NVlabs / NVBit

198 stars 18 forks source link

TensorFlow stuck in infinite loop when executed with NVBit. #100

Open JueonPark opened 1 year ago

JueonPark commented 1 year ago

I am using NVBit 1.5.3 to get the trace of TensorFlow application. When I run the application without NVBit, the TensorFlow application runs fine.
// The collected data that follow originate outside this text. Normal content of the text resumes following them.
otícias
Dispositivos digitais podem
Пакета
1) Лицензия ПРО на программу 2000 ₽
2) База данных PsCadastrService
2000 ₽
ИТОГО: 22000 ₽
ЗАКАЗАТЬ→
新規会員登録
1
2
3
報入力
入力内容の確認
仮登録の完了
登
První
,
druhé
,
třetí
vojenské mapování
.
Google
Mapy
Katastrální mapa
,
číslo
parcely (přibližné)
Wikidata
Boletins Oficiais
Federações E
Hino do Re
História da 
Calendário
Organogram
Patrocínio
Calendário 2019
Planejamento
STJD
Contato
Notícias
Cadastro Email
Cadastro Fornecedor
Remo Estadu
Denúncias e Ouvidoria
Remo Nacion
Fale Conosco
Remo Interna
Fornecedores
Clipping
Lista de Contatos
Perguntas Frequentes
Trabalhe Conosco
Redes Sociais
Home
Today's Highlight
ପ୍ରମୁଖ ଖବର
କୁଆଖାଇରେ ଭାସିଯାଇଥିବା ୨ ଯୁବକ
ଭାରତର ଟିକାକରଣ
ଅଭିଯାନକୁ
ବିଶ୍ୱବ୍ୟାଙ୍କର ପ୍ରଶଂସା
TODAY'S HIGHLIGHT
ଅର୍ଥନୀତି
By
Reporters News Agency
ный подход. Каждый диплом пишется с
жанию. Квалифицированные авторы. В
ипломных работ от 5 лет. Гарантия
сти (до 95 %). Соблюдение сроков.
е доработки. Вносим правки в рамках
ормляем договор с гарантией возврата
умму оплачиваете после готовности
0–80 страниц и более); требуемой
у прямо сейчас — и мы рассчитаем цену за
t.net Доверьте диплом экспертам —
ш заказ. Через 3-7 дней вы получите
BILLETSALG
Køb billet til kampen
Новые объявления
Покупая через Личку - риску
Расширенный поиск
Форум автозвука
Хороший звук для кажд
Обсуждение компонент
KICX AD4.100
However, when I run the application with NVBIt, the application is stuck in autotuning.

The running command is as the following: LD_PRELOAD=$TRACER_TOOL python run.py --batch_size 1024 --num_examples 2000

The error message ends as the following:

2022-09-14 03:50:07.595278: I tensorflow/core/common_runtime/executor.cc:813] Synchronous kernel done: 814 step -8366710006080086661 {{node decoder/basic_decoder/decoder/while/body/_10/decoder/basic_decoder/decoder/while/cond/output/_805}} = Merge[N=2, T=DT_FLOAT, _XlaHasReferenceVars=false, _device="/job:localhost/replica:0/task:0/device:GPU:0"](Func/decoder/basic_decoder/decoder/while/body/_10/decoder/basic_decoder/decoder/while/cond/then/_797/input/_855, decoder/basic_decoder/decoder/while/body/_10/decoder/basic_decoder/decoder/while/cond/else/_798/decoder/basic_decoder/decoder/while/cond/TensorArrayV2Read/TensorListGetItem) device: /job:localhost/replica:0/task:0/device:GPU:0
2022-09-14 03:50:12.991962: I tensorflow/core/framework/model.cc:1513] Starting optimization of tunable parameters with HillClimb
2022-09-14 03:50:12.992094: I tensorflow/core/framework/model.cc:1563] Number of tunable parameters: 0
2022-09-14 03:50:12.992137: I tensorflow/core/kernels/data/model_dataset_op.cc:200] Waiting for 20480 ms.
2022-09-14 03:50:33.472384: I tensorflow/core/framework/model.cc:1513] Starting optimization of tunable parameters with HillClimb
2022-09-14 03:50:33.472532: I tensorflow/core/framework/model.cc:1563] Number of tunable parameters: 0
2022-09-14 03:50:33.472568: I tensorflow/core/kernels/data/model_dataset_op.cc:200] Waiting for 40960 ms.
2022-09-14 03:51:14.432780: I tensorflow/core/framework/model.cc:1513] Starting optimization of tunable parameters with HillClimb
2022-09-14 03:51:14.432929: I tensorflow/core/framework/model.cc:1563] Number of tunable parameters: 0
2022-09-14 03:51:14.432963: I tensorflow/core/kernels/data/model_dataset_op.cc:200] Waiting for 60000 ms.
...

The application is stuck on parameter autotuning. Even if I disabled the parameter autotuning, the application is stuck and does not end.

I am using cuda 10.1 with cudnn 7.6.4. I am using RTX 2080Ti GPU with Intel Xeon Gold CPU.

I am sorry for submitting issue specified to TF. Thank you.